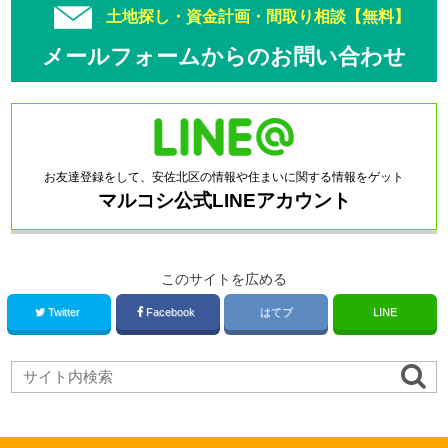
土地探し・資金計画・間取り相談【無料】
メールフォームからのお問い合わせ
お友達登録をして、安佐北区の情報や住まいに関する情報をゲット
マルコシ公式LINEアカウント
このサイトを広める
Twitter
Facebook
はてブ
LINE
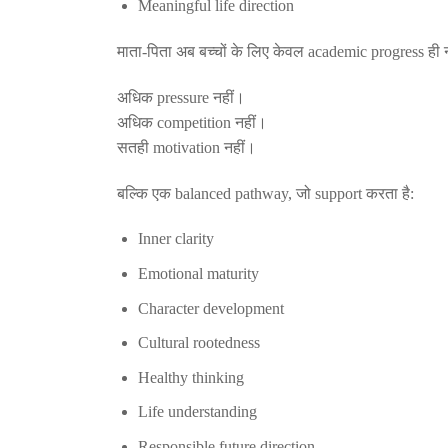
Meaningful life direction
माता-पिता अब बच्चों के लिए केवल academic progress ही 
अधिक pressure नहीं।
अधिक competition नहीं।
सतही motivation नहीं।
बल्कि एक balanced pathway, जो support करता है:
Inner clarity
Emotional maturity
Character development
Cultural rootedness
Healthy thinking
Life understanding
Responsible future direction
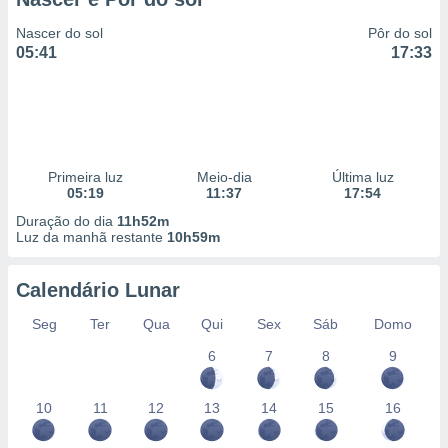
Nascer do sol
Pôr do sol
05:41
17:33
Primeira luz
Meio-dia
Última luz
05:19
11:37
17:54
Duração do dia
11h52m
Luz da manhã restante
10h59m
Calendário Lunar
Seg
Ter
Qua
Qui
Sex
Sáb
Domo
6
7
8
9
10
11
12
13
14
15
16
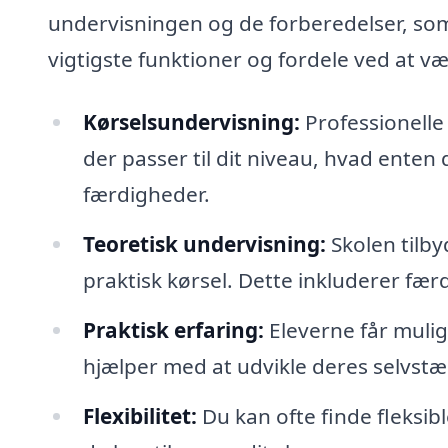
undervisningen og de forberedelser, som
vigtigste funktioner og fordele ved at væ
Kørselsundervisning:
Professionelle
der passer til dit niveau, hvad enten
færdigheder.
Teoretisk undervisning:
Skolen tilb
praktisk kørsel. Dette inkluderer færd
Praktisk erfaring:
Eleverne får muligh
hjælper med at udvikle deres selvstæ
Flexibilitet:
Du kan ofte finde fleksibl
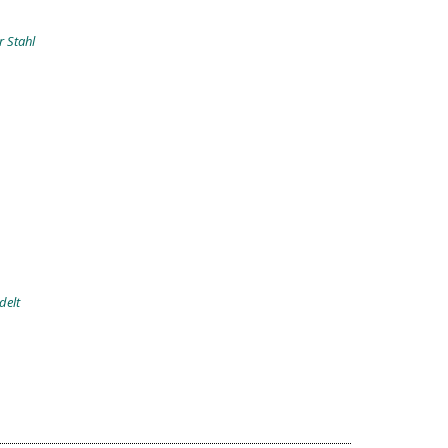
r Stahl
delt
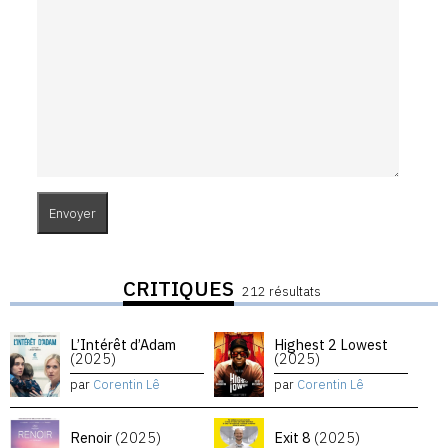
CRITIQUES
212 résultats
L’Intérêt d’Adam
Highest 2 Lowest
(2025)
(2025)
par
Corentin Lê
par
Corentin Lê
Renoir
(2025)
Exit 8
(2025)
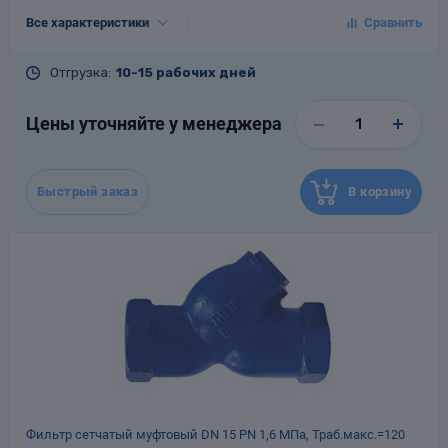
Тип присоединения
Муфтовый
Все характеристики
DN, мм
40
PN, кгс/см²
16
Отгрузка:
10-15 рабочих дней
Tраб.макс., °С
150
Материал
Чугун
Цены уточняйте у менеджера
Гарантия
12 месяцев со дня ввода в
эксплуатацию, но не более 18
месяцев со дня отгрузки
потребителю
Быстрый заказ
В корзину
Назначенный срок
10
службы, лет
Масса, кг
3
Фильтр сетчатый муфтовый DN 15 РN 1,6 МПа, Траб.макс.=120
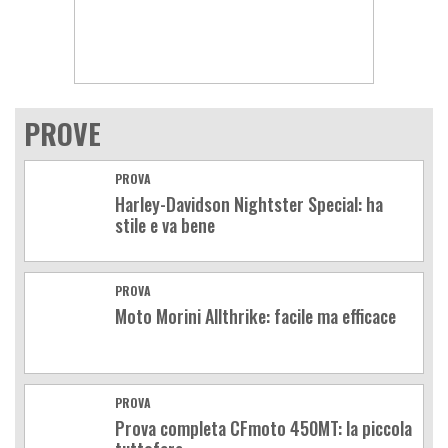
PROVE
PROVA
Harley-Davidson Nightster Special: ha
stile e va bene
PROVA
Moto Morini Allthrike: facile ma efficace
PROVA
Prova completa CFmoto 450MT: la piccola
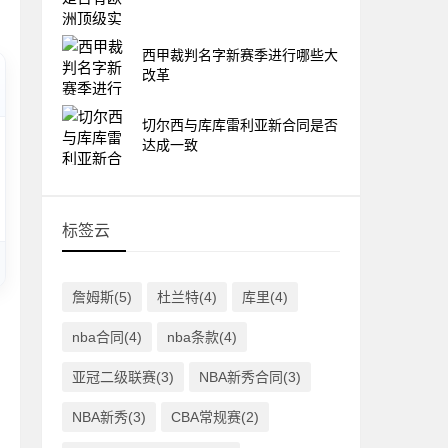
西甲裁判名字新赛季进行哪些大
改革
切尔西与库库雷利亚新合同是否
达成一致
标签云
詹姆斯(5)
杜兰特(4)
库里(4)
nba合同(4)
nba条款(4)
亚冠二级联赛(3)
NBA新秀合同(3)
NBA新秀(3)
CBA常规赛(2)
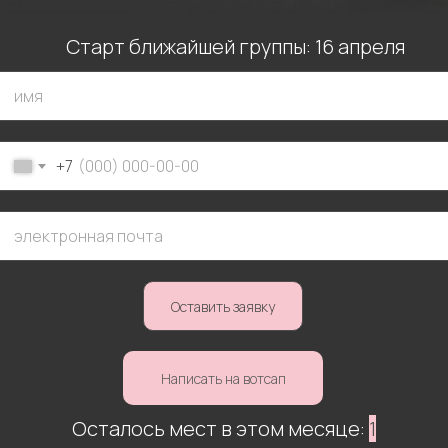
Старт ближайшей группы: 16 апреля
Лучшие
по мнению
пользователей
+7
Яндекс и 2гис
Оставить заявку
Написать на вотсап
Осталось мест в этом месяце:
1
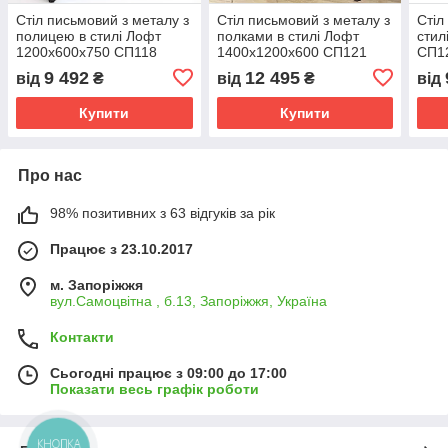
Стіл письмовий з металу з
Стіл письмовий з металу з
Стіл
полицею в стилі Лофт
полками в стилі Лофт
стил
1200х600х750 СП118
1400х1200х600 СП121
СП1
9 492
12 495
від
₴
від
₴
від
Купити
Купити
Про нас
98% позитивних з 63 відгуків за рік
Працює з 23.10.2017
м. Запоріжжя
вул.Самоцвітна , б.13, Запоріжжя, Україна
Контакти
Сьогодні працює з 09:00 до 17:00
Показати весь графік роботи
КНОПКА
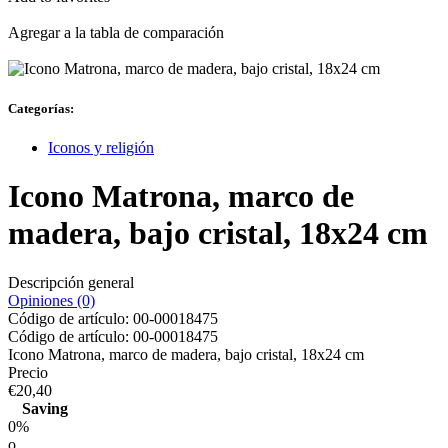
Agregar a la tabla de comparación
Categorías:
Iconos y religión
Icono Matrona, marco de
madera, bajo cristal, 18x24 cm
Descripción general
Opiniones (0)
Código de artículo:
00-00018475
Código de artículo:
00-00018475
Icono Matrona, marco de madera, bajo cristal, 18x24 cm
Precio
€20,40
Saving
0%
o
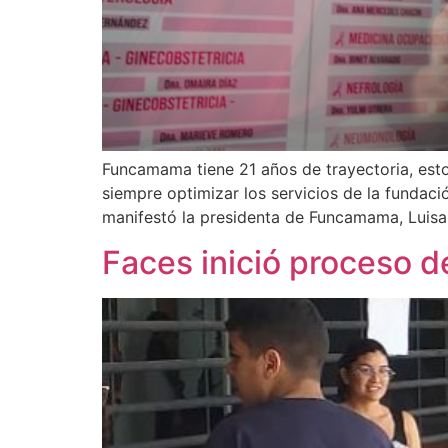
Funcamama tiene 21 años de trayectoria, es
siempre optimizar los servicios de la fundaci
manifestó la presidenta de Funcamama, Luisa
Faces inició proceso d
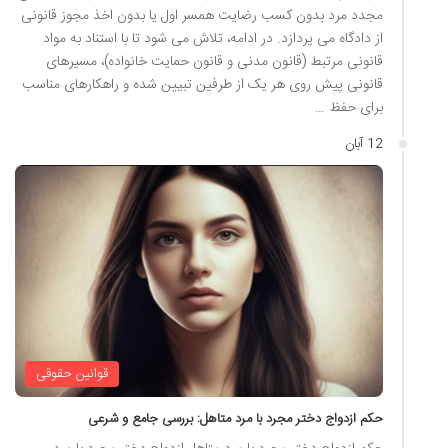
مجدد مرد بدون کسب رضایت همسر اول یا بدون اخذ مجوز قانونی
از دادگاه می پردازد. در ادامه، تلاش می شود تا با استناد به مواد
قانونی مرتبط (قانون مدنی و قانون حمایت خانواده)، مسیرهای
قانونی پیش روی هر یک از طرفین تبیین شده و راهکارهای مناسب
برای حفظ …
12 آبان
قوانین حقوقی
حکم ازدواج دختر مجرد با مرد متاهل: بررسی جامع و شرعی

What is needed: Only the pictures are to be dropped; return everything else in the listing exactly.

Result below:
土地探し・資金計画・間取り相談【無料】
メールフォームからのお問い合わせ
お友達登録をして、安佐北区の情報や住まいに関する情報をゲット
マルコシ公式LINEアカウント
このサイトを広める
Twitter
Facebook
はてブ
LINE
Meaningful life direction
माता-पिता अब बच्चों के लिए केवल academic progress ही 
अधिक pressure नहीं।
अधिक competition नहीं।
सतही motivation नहीं।
बल्कि एक balanced pathway, जो support करता है:
Inner clarity
Emotional maturity
Character development
Cultural rootedness
Healthy thinking
Life understanding
Responsible future direction
Nascer do sol
Pôr do sol
05:41
17:33
Primeira luz
Meio-dia
Última luz
05:19
11:37
17:54
Duração do dia
11h52m
Luz da manhã restante
10h59m
Calendário Lunar
Seg
Ter
Qua
Qui
Sex
Sáb
Domo
6
7
8
9
10
11
12
13
14
15
16
undervisningen og de forberedelser, som
vigtigste funktioner og fordele ved at væ
Kørselsundervisning:
Professionelle
der passer til dit niveau, hvad enten
færdigheder.
Teoretisk undervisning:
Skolen tilb
praktisk kørsel. Dette inkluderer færd
Praktisk erfaring:
Eleverne får muligh
hjælper med at udvikle deres selvstæ
Flexibilitet:
Du kan ofte finde fleksibl
r Stahl
delt
CRITIQUES
212 résultats
L’Intérêt d’Adam
Highest 2 Lowest
(2025)
(2025)
par
Corentin Lê
par
Corentin Lê
Renoir
(2025)
Exit 8
(2025)
Тип присоединения
Муфтовый
Все характеристики
DN, мм
40
PN, кгс/см²
16
Отгрузка:
10-15 рабочих дней
Tраб.макс., °С
150
Материал
Чугун
Цены уточняйте у менеджера
Гарантия
12 месяцев со дня ввода в
эксплуатацию, но не более 18
месяцев со дня отгрузки
потребителю
Быстрый заказ
В корзину
Назначенный срок
10
службы, лет
Масса, кг
3
Фильтр сетчатый муфтовый DN 15 РN 1,6 МПа, Траб.макс.=120
PROVE
PROVA
Harley-Davidson Nightster Special: ha
stile e va bene
PROVA
Moto Morini Allthrike: facile ma efficace
PROVA
Prova completa CFmoto 450MT: la piccola
西甲裁判名字新赛季进行哪些大
改革
切尔西与库库雷利亚新合同是否
达成一致
标签云
詹姆斯(5)
杜兰特(4)
库里(4)
nba合同(4)
nba条款(4)
亚冠二级联赛(3)
NBA新秀合同(3)
NBA新秀(3)
CBA常规赛(2)
Старт ближайшей группы: 16 апреля
Лучшие
по мнению
пользователей
+7
Яндекс и 2гис
Оставить заявку
Написать на вотсап
Осталось мест в этом месяце:
1
Стіл письмовий з металу з
Стіл письмовий з металу з
Стіл
полицею в стилі Лофт
полками в стилі Лофт
стил
1200х600х750 СП118
1400х1200х600 СП121
СП1
9 492
12 495
від
₴
від
₴
від
Купити
Купити
Про нас
98% позитивних з 63 відгуків за рік
Працює з 23.10.2017
м. Запоріжжя
вул.Самоцвітна , б.13, Запоріжжя, Україна
Контакти
Сьогодні працює з 09:00 до 17:00
Показати весь графік роботи
КНОПКА
Agregar a la tabla de comparación
Categorías:
Iconos y religión
Icono Matrona, marco de
madera, bajo cristal, 18x24 cm
Descripción general
Opiniones (0)
Código de artículo:
00-00018475
Código de artículo:
00-00018475
Icono Matrona, marco de madera, bajo cristal, 18x24 cm
Precio
€20,40
Saving
0%
o
Funcamama tiene 21 años de trayectoria, es
siempre optimizar los servicios de la fundaci
manifestó la presidenta de Funcamama, Luisa
Faces inició proceso d
مجدد مرد بدون کسب رضایت همسر اول یا بدون اخذ مجوز قانونی
از دادگاه می پردازد. در ادامه، تلاش می شود تا با استناد به مواد
قانونی مرتبط (قانون مدنی و قانون حمایت خانواده)، مسیرهای
قانونی پیش روی هر یک از طرفین تبیین شده و راهکارهای مناسب
برای حفظ …
12 آبان
قوانین حقوقی
حکم ازدواج دختر مجرد با مرد متاهل: بررسی جامع و شرعی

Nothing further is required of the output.